Продолжалось это представление ещё порядком два - три часа. Встречи и приветствия с "родными", обсуждение обстоявших дел, обсуждение кто где у кого работает, кто сколько получает, кто куда ездит, кто на ком женился, сколько у кого пополнилось детей, кому когда в детский сад, кто оканчивает школу, кто куда поступил. Большая часть новоявленных заботливых родных людей знать - не знала, какой смертью умер отец, не говоря уже о причинах, и это есть норма. Прийти на похороны, дабы показать себя. Блеснуть благородством тем фактом, что ты приехал проститься с человеком, которого при жизни в грош не ставил. Если такова цена смерти, то какова цена жизни? Есть ли вообще у этой жизни ценность? Хотя бы незначительная, мизерная ценность?
Кладбище находилось в нескольких остановках от дома, поэтому шествие до него, к счастью, было недолгим. Солнце обжигало спину, неприятно ослепляло глаза.

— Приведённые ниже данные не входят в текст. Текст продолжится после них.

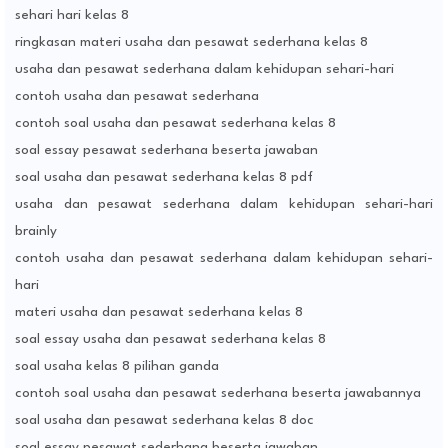
sehari hari kelas 8
ringkasan materi usaha dan pesawat sederhana kelas 8
usaha dan pesawat sederhana dalam kehidupan sehari-hari
contoh usaha dan pesawat sederhana
contoh soal usaha dan pesawat sederhana kelas 8
soal essay pesawat sederhana beserta jawaban
soal usaha dan pesawat sederhana kelas 8 pdf
usaha dan pesawat sederhana dalam kehidupan sehari-hari
brainly
contoh usaha dan pesawat sederhana dalam kehidupan sehari-
hari
materi usaha dan pesawat sederhana kelas 8
soal essay usaha dan pesawat sederhana kelas 8
soal usaha kelas 8 pilihan ganda
contoh soal usaha dan pesawat sederhana beserta jawabannya
soal usaha dan pesawat sederhana kelas 8 doc
soal essay pesawat sederhana beserta jawaban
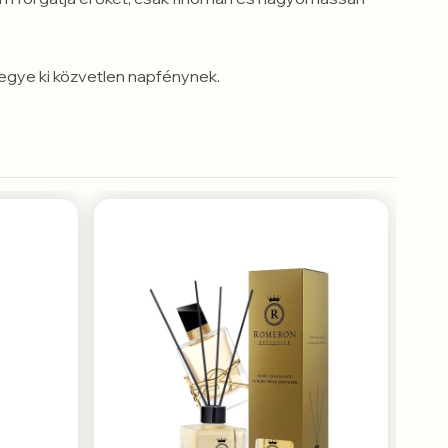
 tegye ki közvetlen napfénynek.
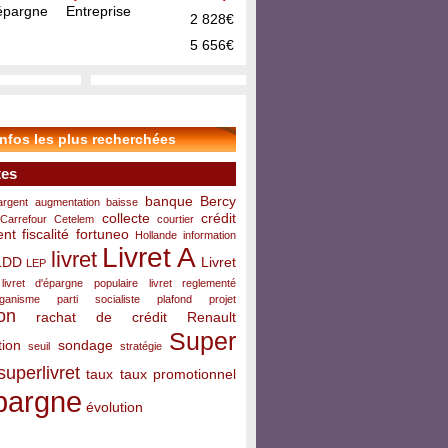
pargne Entreprise
2 828€
5 656€
infos les plus recherchées
tes
banque
Bercy
argent
augmentation
baisse
collecte
crédit
Carrefour
Cetelem
courtier
ent
fiscalité
fortuneo
Hollande
information
Livret A
livret
LDD
Livret
LEP
livret d'épargne populaire
livret reglementé
rganisme
parti socialiste
plafond
projet
on
rachat de crédit
Renault
Super
ion
sondage
seuil
stratégie
superlivret
taux
taux promotionnel
pargne
évolution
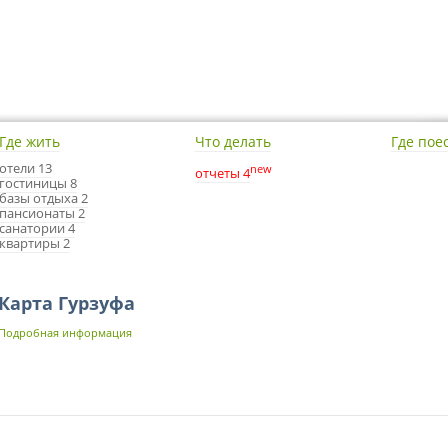
Где жить
Что делать
Где пое
отели 13
new
отчеты 4
гостиницы 8
базы отдыха 2
пансионаты 2
санатории 4
квартиры 2
Карта Гурзуфа
Подробная информация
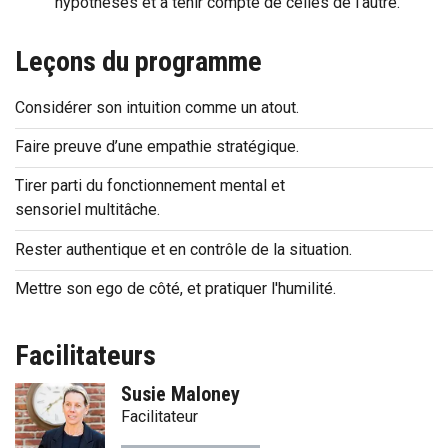
hypothèses et à tenir compte de celles de l’autre.
Leçons du programme
Considérer son intuition comme un atout.
Faire preuve d’une empathie stratégique.
Tirer parti du fonctionnement mental et
sensoriel multitâche.
Rester authentique et en contrôle de la situation.
Mettre son ego de côté, et pratiquer l'humilité.
Facilitateurs
Susie Maloney
Facilitateur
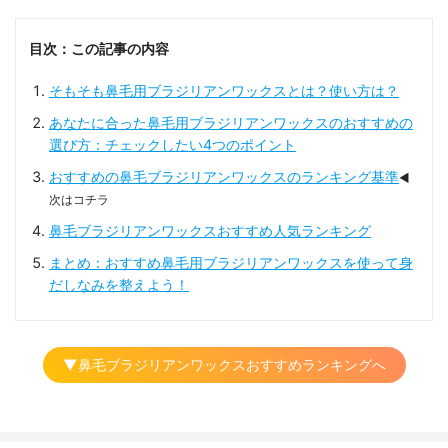
目次：この記事の内容
そもそも鼻毛用ブラジリアンワックスとは？使い方は？
あなたに合った鼻毛用ブラジリアンワックスのおすすめの
選び方：チェックしたい4つのポイント
おすすめの鼻毛ブラジリアンワックスのランキング基準
◀
次はコチラ
鼻毛ブラジリアンワックスおすすめ人気ランキング
まとめ：おすすめ鼻毛用ブラジリアンワックスを使って身
だしなみを整えよう！
▼鼻毛ブラジリアンワックスおすすめランキングへ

Я шагала, уставившись в землю, судорожно тряслась то ли на нервной почве, то ли температура поднялась - не знаю. Пока рыли яму, женская аудитория представления, конечно, театрально пустилась в лирические рыдания. "Дурак! Всю жизнь глоткой своей загубил! Всю жизнь! - причитала одна из тёток. - Хороший ведь когда-то был человек". Я старалась не слушать. Вернее, не вслушиваться в подобные излияния, но не выходило. Глоткой жизнь загубил? Нет, неправильно. Это жизнь загубила отца. Жизнь и вы, которые отвернулись от него тогда, когда ему нужна была моральная помощь. Когда он нуждался в вас, нуждался в поддержке. Кому легче от этих показных слёз? Всё, что вы демонстрируете - дешёвая комедия. Даже Юля с Кристиной, которым, откровенно говоря, было трижды насрать на отца, на его испоганенную жизнь, - и те стояли подтирая слёзки. Меня мутило. Мутило от боли и стыда перед отцом за то, что даже его уход из мира, как и всё пребывание, оказался пропитан едким соком фальши. Единственным, кому, возможно, действительно было дело до всего происходящего - дядя Гриша, муж тёть Лизы. Он отошёл в сторону и, опустив глаза, скуривал одну сигарету за другой.
Вспоминается сейчас вся эта церемония обрывками. Тогда я ещё мало осознавала случившееся. Состояние аффекта? Возможно. Держала себя в руках, держала в руках боль, терпение, обиду, злость. Знала, что если дам себе слабину, остановиться не сумею. Однако когда наёмная служба рабочих опустила гроб в яму и принялась засыпать его сырой землёй, драматизм обстановки начал ослабевать. Вот уже скоро женщины сменили трагические выражения лиц на полное равнодушие, а, покидая кладбище, и вовсе забыли о том, что недавно ревели. Направлялись в сторону заказного автобуса, улыбались, говорили об успехах детей. Для кого всё это устраивалось? Не для отца. Не знаю, воскресает ли душа после смерти, перерождается или разлагается в могиле вместе с телом, но не думаю, что он хотел бы видеть свои показные похороны с соломенными актёрами.
В арендованной столовой, где обед был накрыт на соединённых в шеренгу столах, я заняла крайнее место, оказавшись в компании Кристины, её пафосного, наголо бритого мужа, то и дело бросавшего взгляд на часы, Юли, какой-то худощавой незнакомой женщины престарелого возраста с оттёкшим лицом и двух троюродных блондинистых сестёр - Лили и Вали. Лиля приходилось ровесницей мне, а Валя - ровесницей двум другим окружавшим меня девушкам. Виделись мы с ними за всю жизнь пару раз, к тому же в далёком детстве. Если б в квартире отца не представились, то и не узнали бы друг друга. Хотя...может, оно было б и к лучшему?